EXERCISE DETAILS: In the entries below, how many lines include "values"? Reply with the number and nothing more.

MATERIAL TO PROCESS:
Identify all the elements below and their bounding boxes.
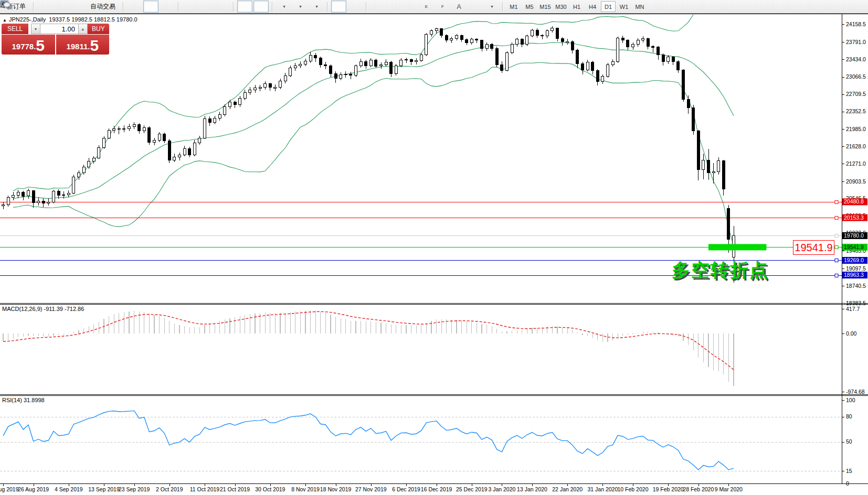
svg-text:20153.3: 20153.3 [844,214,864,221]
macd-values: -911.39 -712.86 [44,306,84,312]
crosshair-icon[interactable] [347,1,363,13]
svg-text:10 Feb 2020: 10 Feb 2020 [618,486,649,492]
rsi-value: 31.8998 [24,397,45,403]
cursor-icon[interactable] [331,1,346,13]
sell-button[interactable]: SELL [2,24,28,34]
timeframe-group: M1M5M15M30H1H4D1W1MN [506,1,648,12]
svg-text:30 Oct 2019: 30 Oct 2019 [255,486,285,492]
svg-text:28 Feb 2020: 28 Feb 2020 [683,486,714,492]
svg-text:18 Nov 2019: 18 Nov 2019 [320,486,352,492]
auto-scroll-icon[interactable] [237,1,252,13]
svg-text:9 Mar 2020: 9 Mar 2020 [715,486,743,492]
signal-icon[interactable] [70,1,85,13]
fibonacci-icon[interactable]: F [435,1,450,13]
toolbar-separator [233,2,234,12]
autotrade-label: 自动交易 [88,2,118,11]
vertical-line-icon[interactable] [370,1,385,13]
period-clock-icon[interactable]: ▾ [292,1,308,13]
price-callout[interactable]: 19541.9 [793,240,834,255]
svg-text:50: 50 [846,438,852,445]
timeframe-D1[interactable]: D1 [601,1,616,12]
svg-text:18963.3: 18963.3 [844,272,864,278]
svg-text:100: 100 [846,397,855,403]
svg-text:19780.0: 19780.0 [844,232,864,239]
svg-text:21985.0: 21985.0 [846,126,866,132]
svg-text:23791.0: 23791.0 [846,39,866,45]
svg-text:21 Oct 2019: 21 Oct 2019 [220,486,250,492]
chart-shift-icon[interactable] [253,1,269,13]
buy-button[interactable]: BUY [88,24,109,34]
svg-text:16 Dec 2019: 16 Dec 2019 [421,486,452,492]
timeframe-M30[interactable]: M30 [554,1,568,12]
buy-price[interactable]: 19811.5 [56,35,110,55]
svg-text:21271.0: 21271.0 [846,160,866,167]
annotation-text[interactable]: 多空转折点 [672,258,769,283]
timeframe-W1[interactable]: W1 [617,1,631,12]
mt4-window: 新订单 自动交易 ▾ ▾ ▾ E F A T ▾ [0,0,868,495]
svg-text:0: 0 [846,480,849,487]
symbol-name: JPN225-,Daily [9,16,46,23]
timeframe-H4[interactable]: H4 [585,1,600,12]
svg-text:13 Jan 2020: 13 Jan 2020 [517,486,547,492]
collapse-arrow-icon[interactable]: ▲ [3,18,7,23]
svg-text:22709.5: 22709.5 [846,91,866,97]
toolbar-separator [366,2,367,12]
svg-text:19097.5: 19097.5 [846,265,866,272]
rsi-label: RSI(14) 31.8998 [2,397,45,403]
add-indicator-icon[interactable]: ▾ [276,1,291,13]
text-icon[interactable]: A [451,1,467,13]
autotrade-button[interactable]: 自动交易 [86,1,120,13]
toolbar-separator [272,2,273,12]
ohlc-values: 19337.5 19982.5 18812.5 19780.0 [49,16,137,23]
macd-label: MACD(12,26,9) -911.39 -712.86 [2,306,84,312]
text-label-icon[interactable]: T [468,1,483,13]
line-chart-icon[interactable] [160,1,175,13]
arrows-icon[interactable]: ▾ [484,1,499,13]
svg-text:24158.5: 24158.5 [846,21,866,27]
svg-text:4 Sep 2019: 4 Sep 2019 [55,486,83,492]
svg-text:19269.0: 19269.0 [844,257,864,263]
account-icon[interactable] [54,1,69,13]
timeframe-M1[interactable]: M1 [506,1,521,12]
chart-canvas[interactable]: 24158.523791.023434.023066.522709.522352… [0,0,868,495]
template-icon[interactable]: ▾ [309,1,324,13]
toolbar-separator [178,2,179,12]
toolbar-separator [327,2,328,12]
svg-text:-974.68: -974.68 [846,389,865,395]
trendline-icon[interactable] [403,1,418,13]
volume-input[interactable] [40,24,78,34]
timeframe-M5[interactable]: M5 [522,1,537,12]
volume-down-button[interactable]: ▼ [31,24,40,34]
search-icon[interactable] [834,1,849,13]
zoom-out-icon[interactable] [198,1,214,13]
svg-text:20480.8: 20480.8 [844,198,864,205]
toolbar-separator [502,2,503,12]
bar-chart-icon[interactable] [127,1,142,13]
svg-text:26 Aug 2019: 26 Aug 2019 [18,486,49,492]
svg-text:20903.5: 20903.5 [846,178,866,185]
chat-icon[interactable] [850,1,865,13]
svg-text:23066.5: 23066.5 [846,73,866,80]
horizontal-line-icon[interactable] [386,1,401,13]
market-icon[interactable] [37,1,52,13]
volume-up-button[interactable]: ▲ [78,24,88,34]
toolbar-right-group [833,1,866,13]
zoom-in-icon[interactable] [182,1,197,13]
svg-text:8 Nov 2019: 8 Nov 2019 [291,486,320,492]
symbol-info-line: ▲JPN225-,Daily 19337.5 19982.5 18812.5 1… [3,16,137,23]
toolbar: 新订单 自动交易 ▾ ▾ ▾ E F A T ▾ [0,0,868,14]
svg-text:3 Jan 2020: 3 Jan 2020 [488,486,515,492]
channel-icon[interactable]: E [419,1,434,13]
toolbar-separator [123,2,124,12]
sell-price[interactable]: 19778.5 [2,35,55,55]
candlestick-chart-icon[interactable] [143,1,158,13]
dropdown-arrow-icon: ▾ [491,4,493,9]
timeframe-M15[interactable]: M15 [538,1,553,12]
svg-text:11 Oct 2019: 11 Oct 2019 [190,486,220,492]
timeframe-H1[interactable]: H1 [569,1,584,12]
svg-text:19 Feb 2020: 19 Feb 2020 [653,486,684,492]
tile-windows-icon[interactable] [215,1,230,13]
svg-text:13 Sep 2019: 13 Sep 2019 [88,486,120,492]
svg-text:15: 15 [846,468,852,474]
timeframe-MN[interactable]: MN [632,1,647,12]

FINISHED EXERCISE: 2